What the exercise asks => In your copy, leave out the pictures and repeat the entries below exactly.
- - - - -
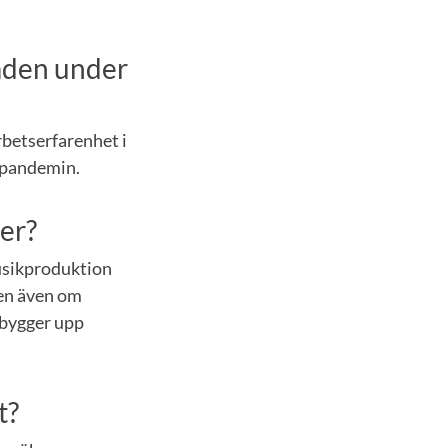
aden under
rbetserfarenhet i
r pandemin.
ier?
usikproduktion
men även om
 bygger upp
t?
- - - - -
Written response =>
aden under
rbetserfarenhet i
r pandemin.
ier?
usikproduktion
men även om
 bygger upp
t?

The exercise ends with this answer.